Story by Natalie Rodriguez   |   Photography by Sylvia Elzafon

It all started in spring 2012 with a little robotics activity in a Robert T. Hill Middle School science, technology, engineering and mathematics (STEM) class. Girls and boys in Eliana Tseng’s STEM class got to experiment with robotics equipment during their spare time. Students became very interested, and it took no time to evolve into a club.They originally met after school, but Tseng became aware that many kids were involved in sports and other clubs that occurred during that time. She asked her Robotics Club members if they would be willing to meet before school so students would be able to enjoy other clubs and athletics, too.

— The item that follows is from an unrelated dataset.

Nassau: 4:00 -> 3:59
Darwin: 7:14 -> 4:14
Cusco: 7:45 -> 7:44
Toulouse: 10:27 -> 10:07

They decided to meet every weekday, bright and early, at 6:30 a.m.

It wasn’t long before the club took off and made amazing progress. The robotics teams would later make it to state, national and world competitions. In 2014, after making it to the VEX Robotics World Competition two years in a row, she was able to make Robotics Club into an official class elective, so students could work on robots during class.

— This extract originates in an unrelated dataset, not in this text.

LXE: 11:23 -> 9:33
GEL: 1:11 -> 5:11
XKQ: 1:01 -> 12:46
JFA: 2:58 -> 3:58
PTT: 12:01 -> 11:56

This past January, students and staff of Hill Middle School were deeply affected by the death of Tseng, who taught at Hill for 13 years, beginning in fall 2009. She was an inspiration to many students and holds a special place in everyone’s heart.

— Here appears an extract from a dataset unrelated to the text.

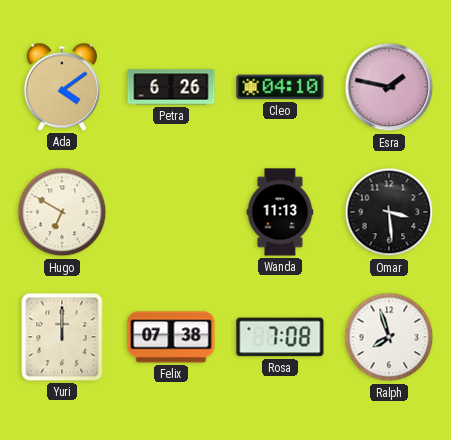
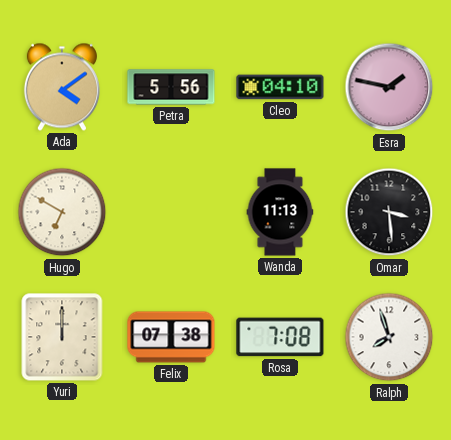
Petra: 6:26 -> 5:56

One of her greatest (and many) accomplishments at Hill was the STEM/robotics program. She started it in 2012, receiving grants from various donors, and worked diligently to create a suitable technology-driven opportunity for Hill students. Tseng’s passion for STEM/robotics is shown by the more than 40 trophies won in her almost 10 years as head of the school’s STEM program.

Along with teaching both STEM and robotics classes, she conducted tests, challenges and interviews for incoming students interested in joining. Her requirements for the program included having an 80 average or above in all classes, volunteering for school-related activities and competing in at least one academic competition. She pushed students to their full potential, which is what made the STEM program so prestigious.

To recruit students, Tseng would go to elementary schools and demonstrate activities that STEM students got to do if they joined. This included activities related to robotics, field trips to NASA and opportunities to meet professionals in the field. Another focus for Tseng was to recruit female students. As a woman in the STEM field herself, it was personally important to invite girls to join and expand their knowledge on science and technology and provide a bright future for women in STEM.

During the 2020-21 school year, it’s easy to imagine how hard it was to achieve everything with half of her students at home. But Tseng still made it work. She met with at-home students regularly on Zoom and discussed what they were going to do and how they could still help the team. Despite all obstacles, the teams still made it to both the state and world competitions, even winning an award at VEX Worlds. 

Her death was a shock to the entire school and has been difficult to overcome, but her Robotics Club students did not let that stop them from participating in competitions because that’s what Tseng would’ve wanted. The biggest obstacle isn’t the drive to compete, but who will sponsor it? Since Tseng was the only STEM/robotics teacher, there was no one who knew the program’s ins and outs. No one on campus knew how to plan and keep track of events. Who was going to lead and guide now?

But the students and staff at Hill came together in honor of Tseng and have persevered, thanks to several teachers jumping in to help.

Hill Middle School is going to keep Tseng’s legacy and the STEM program going. It is in the process of hiring a new teacher, and currently interviewing incoming students  interested in STEM and robotics. Current students and teachers are working together to make this happen.

Despite all of this, several teams have made accomplishments in competitions this year. Teams 505B (eighth-grade girls) and 505C (eighth-grade boys) made it to the national competition, and team 505T (seventh-grade girls) made it to the VEX Robotics Worlds competition for the 2021-22 school year.

The robotics teams will continue to win — not for themselves, but for Tseng.

Natalie Rodriguez is an eighth-grader and STEM/Robotics Club member at Hill Middle School.